# Required action
Instruction for the entries that follow: retype exactly the lines from the line with "or rental unit." to the line with "Prof. Richard Mills", both included, and omit all others.

# Input data
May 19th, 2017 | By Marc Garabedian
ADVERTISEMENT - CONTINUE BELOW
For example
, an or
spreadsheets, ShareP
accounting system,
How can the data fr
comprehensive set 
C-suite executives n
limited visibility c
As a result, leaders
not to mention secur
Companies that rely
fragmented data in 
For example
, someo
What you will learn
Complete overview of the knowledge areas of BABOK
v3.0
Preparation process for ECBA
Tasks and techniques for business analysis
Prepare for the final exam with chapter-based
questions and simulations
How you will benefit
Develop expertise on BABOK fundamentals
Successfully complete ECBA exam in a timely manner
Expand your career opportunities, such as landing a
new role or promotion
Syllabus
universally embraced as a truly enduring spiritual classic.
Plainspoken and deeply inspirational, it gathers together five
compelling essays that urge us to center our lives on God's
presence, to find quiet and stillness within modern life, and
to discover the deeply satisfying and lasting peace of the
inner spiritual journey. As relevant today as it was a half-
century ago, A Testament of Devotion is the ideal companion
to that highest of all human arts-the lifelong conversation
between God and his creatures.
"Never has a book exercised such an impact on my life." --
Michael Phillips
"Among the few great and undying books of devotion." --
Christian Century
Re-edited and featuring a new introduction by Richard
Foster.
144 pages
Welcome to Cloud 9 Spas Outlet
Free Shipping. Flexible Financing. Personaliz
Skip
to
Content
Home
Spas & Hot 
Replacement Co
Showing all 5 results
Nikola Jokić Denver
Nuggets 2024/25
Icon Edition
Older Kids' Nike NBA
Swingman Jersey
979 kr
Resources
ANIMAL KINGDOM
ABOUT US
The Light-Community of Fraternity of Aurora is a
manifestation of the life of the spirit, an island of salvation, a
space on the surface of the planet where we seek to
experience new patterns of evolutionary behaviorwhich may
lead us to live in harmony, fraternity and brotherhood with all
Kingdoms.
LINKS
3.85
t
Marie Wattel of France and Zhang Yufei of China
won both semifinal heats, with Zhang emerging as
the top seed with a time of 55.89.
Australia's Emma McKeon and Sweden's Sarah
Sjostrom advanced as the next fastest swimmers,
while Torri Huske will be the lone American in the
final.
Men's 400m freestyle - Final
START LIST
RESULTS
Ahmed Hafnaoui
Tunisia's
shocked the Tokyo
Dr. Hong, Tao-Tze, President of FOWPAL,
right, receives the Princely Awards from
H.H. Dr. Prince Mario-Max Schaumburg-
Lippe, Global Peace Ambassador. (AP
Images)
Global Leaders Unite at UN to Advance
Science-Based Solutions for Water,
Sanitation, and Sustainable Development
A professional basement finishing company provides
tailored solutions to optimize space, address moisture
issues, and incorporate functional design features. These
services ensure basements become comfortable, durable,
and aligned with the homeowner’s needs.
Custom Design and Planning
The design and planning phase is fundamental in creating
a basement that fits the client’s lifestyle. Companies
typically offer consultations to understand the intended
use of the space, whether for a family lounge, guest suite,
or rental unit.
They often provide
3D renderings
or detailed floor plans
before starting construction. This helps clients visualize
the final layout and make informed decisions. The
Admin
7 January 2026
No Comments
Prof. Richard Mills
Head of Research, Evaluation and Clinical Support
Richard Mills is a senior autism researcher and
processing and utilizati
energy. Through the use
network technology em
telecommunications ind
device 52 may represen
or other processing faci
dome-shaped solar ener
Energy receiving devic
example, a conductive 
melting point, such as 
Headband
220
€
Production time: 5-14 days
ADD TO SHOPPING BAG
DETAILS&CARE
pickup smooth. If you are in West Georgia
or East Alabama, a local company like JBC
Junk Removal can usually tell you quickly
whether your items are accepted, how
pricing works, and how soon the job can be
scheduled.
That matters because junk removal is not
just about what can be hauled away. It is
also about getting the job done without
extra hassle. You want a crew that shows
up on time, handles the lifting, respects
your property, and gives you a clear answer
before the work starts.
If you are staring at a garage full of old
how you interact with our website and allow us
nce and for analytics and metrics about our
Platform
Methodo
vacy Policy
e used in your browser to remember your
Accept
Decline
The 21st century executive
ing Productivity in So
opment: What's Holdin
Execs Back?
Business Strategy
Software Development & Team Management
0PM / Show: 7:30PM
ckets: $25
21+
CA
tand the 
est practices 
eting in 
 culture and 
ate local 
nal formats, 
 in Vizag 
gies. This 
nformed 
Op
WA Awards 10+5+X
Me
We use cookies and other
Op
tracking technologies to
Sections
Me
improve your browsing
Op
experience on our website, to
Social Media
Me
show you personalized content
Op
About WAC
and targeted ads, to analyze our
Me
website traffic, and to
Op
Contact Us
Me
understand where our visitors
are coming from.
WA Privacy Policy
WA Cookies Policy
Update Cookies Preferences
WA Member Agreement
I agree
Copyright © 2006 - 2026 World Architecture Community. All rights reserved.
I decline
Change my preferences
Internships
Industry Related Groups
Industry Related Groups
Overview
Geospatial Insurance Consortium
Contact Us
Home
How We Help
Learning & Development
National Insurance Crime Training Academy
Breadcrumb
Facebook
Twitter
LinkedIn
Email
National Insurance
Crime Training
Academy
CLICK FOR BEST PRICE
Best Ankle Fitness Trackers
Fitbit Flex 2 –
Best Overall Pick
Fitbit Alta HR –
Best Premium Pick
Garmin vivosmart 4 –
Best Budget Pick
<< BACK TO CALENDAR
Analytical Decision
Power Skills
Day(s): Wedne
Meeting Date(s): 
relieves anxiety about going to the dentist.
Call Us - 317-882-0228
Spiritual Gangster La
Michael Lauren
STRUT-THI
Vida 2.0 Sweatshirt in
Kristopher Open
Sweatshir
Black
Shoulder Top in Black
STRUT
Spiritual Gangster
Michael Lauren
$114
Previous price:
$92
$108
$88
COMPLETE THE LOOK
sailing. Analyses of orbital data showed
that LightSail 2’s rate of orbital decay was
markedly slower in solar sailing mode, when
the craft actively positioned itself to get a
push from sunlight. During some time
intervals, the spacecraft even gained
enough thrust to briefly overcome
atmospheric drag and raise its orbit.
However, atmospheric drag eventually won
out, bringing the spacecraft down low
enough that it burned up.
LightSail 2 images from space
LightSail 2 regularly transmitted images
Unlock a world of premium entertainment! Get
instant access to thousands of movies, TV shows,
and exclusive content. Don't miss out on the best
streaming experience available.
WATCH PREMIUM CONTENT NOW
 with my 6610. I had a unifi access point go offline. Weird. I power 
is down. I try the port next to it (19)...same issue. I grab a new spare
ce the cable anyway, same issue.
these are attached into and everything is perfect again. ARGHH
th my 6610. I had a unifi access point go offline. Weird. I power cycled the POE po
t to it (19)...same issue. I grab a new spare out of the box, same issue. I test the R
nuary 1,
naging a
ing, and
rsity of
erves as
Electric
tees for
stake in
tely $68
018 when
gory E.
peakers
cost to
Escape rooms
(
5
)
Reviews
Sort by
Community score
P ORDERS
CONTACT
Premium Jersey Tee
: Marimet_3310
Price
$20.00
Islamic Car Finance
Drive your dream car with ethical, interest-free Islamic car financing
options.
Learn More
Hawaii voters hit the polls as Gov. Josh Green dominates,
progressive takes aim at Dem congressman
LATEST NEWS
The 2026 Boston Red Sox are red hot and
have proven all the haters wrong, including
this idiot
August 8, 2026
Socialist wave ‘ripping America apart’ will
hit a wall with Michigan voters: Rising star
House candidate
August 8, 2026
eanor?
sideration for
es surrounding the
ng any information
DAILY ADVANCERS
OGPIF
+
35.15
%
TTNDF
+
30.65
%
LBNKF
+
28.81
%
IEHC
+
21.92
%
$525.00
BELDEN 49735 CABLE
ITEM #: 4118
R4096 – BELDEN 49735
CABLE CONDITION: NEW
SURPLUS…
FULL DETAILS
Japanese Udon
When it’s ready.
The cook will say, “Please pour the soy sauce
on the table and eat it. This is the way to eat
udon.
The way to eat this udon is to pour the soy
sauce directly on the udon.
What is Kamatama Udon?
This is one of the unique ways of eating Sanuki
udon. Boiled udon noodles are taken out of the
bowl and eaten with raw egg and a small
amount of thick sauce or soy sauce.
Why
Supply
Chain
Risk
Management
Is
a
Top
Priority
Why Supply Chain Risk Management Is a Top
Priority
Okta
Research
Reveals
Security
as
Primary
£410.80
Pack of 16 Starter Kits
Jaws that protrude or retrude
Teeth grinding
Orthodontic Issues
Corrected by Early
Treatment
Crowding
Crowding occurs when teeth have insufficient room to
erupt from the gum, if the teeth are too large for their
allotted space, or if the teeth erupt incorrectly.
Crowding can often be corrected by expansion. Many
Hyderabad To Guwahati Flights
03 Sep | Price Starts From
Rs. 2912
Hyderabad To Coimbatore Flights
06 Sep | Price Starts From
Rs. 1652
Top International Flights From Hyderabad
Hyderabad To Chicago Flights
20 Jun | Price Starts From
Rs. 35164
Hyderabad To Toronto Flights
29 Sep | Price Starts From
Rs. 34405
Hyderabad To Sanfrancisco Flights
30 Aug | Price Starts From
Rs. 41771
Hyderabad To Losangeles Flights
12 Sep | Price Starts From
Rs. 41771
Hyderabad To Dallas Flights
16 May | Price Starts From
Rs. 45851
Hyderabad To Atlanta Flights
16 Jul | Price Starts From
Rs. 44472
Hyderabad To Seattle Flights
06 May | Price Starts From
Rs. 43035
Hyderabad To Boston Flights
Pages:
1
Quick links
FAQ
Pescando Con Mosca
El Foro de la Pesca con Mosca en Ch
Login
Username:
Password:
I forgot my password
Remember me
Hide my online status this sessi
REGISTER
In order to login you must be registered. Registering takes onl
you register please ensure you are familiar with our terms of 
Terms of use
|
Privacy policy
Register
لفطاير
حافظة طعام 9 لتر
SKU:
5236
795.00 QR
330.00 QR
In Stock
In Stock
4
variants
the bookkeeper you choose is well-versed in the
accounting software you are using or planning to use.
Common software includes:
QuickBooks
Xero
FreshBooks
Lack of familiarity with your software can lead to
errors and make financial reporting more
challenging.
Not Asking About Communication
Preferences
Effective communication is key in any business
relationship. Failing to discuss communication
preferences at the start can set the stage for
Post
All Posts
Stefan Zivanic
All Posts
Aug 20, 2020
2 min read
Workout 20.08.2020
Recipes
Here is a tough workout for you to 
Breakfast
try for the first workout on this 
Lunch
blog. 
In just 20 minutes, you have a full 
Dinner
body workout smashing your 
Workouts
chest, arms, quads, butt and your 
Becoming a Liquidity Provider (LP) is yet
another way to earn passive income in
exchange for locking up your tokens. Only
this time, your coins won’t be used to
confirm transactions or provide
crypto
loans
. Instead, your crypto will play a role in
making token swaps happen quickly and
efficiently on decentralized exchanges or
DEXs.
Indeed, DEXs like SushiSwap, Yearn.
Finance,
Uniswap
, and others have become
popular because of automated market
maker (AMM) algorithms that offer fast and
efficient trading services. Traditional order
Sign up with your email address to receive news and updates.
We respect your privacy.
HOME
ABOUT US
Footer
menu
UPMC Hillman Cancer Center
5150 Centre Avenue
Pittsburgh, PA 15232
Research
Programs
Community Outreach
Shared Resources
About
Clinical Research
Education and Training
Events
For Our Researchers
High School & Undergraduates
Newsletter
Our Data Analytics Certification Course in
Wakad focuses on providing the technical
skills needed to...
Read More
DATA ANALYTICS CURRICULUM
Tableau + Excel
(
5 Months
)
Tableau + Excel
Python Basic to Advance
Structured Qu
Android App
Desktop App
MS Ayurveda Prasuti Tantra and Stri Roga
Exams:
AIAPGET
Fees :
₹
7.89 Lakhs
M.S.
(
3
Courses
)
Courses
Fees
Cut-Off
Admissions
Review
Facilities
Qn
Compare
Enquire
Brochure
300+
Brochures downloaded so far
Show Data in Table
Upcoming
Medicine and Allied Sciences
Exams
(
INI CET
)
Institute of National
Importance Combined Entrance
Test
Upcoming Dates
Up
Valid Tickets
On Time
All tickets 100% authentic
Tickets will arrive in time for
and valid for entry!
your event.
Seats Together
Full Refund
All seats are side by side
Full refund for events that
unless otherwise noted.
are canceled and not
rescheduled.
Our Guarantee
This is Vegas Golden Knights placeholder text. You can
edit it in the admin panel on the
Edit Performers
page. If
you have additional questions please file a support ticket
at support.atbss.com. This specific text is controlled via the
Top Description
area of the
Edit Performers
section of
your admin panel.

# Your solution
or rental unit.
They often provide
3D renderings
or detailed floor plans
before starting construction. This helps clients visualize
the final layout and make informed decisions. The
Admin
7 January 2026
No Comments
Prof. Richard Mills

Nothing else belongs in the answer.